By day 2 (two), the lateral, medial and upward movements of both eyes further decreased. The down movement was also now affected. By day 4 (four), the eye was immobile in upward and sideway gazes. Downward movement also progressively decreased from day 2 (two) but it was still present. By day 7 (seven), the eye was totally immobile in all directions. Areflexia and ataxia were still present. The pupils were still paralyzed. By day 8 (eight), there was some regain of eye movement. At this stage, down movement was absent. Upward and lateral movements started to reappear. Reflexes also reappeared but were hypoactive. However, ataxia was still present. The patient requested a neurologist opinion and visited a neurologist at another city who gave the same clinical impression on 8th (eighth) day of hospital admission.
Although the patient had started to improve by day 8 (eight) without any specific treatment, he was started on oral prednisolone 40 mg/day according to neurologist’s advice. It was tapered to 20 mg/day after 7 days. It was continued at 20 mg/day for 15 more days and then omitted.

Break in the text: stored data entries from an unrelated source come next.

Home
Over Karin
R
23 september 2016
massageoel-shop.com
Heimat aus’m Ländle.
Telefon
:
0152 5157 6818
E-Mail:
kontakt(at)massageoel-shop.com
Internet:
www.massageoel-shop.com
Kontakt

At 6 (six) weeks follow up (from the time of admission) the patient was neurologically normal with complete recovery.
Comments
MFS is a rare variant of GBS and few cases have been studied in detail.1 The condition is characterized by a classic triad of ataxia, areflexia and opthalmoplegia. The clinical features of MFS were reviewed by Mori et al who found that in addition to the classic triad, papillary abnormalities, ptosis and facial palsy were also seen.3 A mean recovery period of 10.1 weeks has been reported.4 Various variants of MFS have also been reported in the literature including cases with only opthalmoparesis.
This case highlights the following:
Muscles for upward, downward and side-to-side gaze may not be involved simultaneously in all cases. Muscles for downward movement were the last to be affected in this case. (And also in a few other cases reported)
Ptosis may be absent in spite of involvement of third cranial nerve.
Although the disease characteristically causes external opthalmoplegia, internal opthalmoplegia (as evident by loss of pupillary reflexes) may also be present.
Limitations
EMG-NCV study and anti GQ1b antibody test could not be done in our patient because of the non availability of these tests at our institute.